* **About this task**
Go through the records and copy each line where the word "Wanderung" occurs.

(Stored data entries)
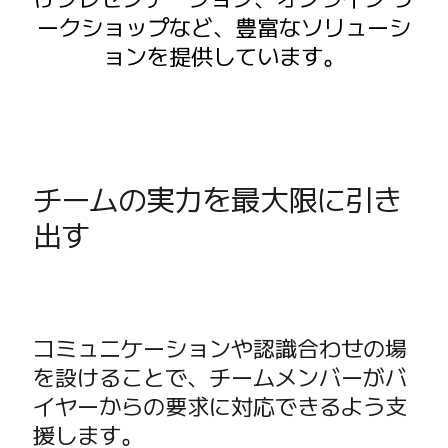
社内デジタル環境
ークショップなど、豊富なソリューシ
顧客体験とサービスのデザイン
ョンを提供しています。
クラウドとソフトウェアの変革
リソース
学習
お客様事例
アカデミー
ウェビナー
チームの実力を最大限に引き
Reforge Learning
出す
コミュニティーとサポート
ヘルプセンター
イベント
コミュニティー
ブログ
コミュニケーションや認識合わせの場
パートナーとサービス
を設けることで、チームメンバーがバ
Miro プロフェッショナル サービス
イヤーからの要求に対応できるよう支
ソリューション パートナー
料金プラン
援します。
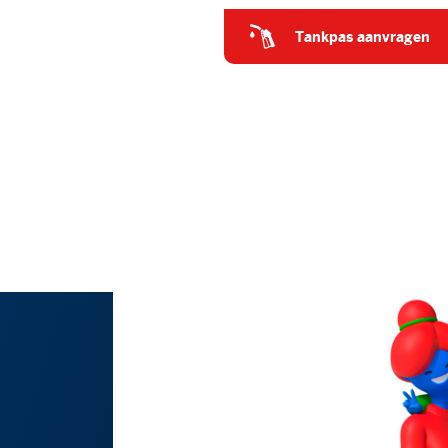
tankpas aanvragen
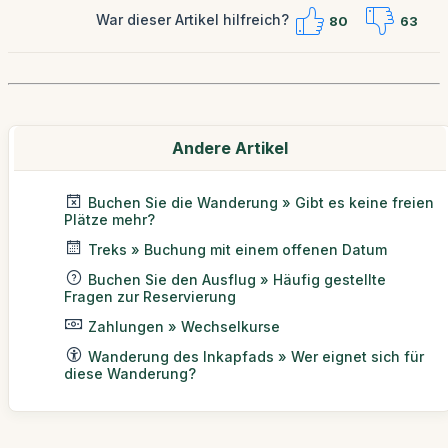
War dieser Artikel hilfreich?
80
63
Andere Artikel
Buchen Sie die Wanderung » Gibt es keine freien
Plätze mehr?
Treks » Buchung mit einem offenen Datum
Buchen Sie den Ausflug » Häufig gestellte
Fragen zur Reservierung
Zahlungen » Wechselkurse
Wanderung des Inkapfads » Wer eignet sich für
diese Wanderung?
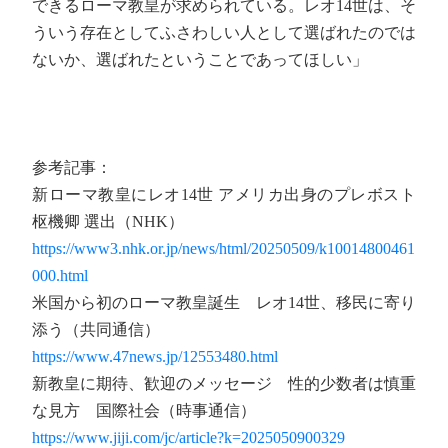
できるローマ教皇が求められている。レオ14世は、そ
ういう存在としてふさわしい人として選ばれたのでは
ないか、選ばれたということであってほしい」
参考記事：
新ローマ教皇にレオ14世 アメリカ出身のプレボスト
枢機卿 選出（NHK）
https://www3.nhk.or.jp/news/html/20250509/k10014800461
000.html
米国から初のローマ教皇誕生 レオ14世、移民に寄り
添う（共同通信）
https://www.47news.jp/12553480.html
新教皇に期待、歓迎のメッセージ 性的少数者は慎重
な見方 国際社会（時事通信）
https://www.jiji.com/jc/article?k=2025050900329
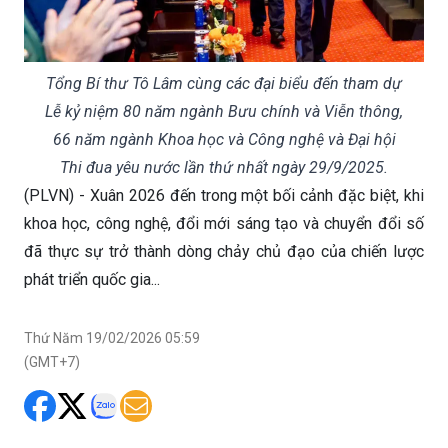
Tổng Bí thư Tô Lâm cùng các đại biểu đến tham dự
Lễ kỷ niệm 80 năm ngành Bưu chính và Viễn thông,
66 năm ngành Khoa học và Công nghệ và Đại hội
Thi đua yêu nước lần thứ nhất ngày 29/9/2025.
(PLVN) - Xuân 2026 đến trong một bối cảnh đặc biệt, khi
khoa học, công nghệ, đổi mới sáng tạo và chuyển đổi số
đã thực sự trở thành dòng chảy chủ đạo của chiến lược
phát triển quốc gia...
Thứ Năm 19/02/2026 05:59
(GMT+7)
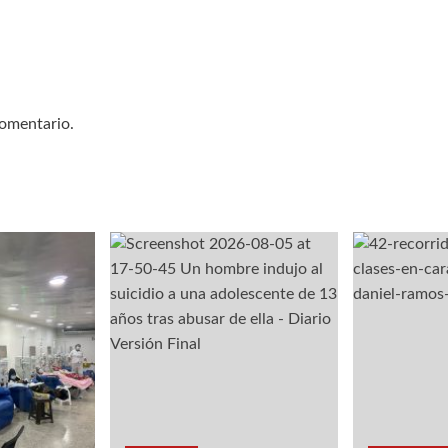
comentario.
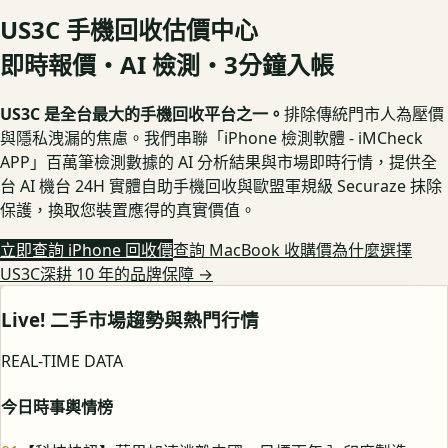
US3C 手機回收估價中心
即時報價・AI 檢測・3分鐘入帳
US3C 是全台最大的手機回收平台之一。
排除傳統門市人為壓價
與隱私洩漏的焦慮。我們串聯「iPhone 檢測軟體 - iMCheck
APP」百萬筆檢測數據的 AI 分析結果與市場即時行情，提供全
台 AI 機台 24H 實體自助手機回收與歐盟軍規級 Securaze 抹除
保護，換取您裝置應得的真實價值。
立即查詢 iPhone 回收價
查詢 MacBook 收購價
為什麼選擇
US3C深耕 10 年的品牌保障
→
Live! 二手市場趨勢與熱門行情
REAL-TIME DATA
今日時事輿情榜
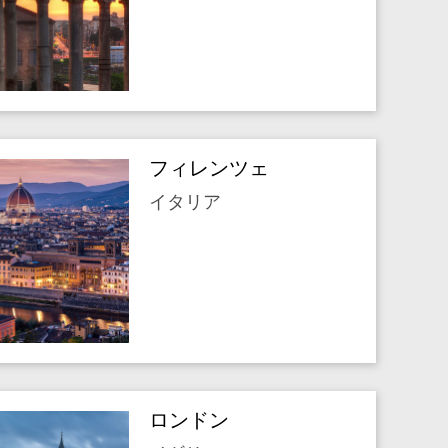
フィレンツェ
イタリア
ロンドン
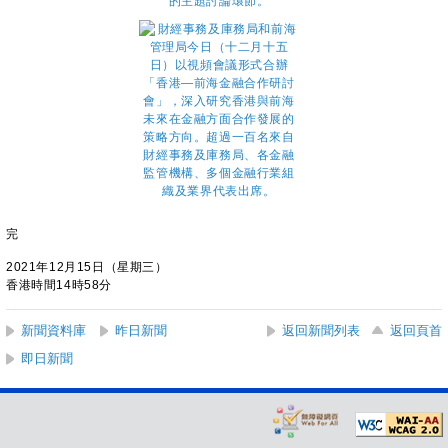
完
2021年12月15日（星期三）
香港時間14時58分
新聞資料庫
昨日新聞
返回新聞列表
返回頁首
即日新聞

* **Solution to the exercise**
Buchen Sie die Wanderung » Gibt es keine freien
Wanderung des Inkapfads » Wer eignet sich für
diese Wanderung?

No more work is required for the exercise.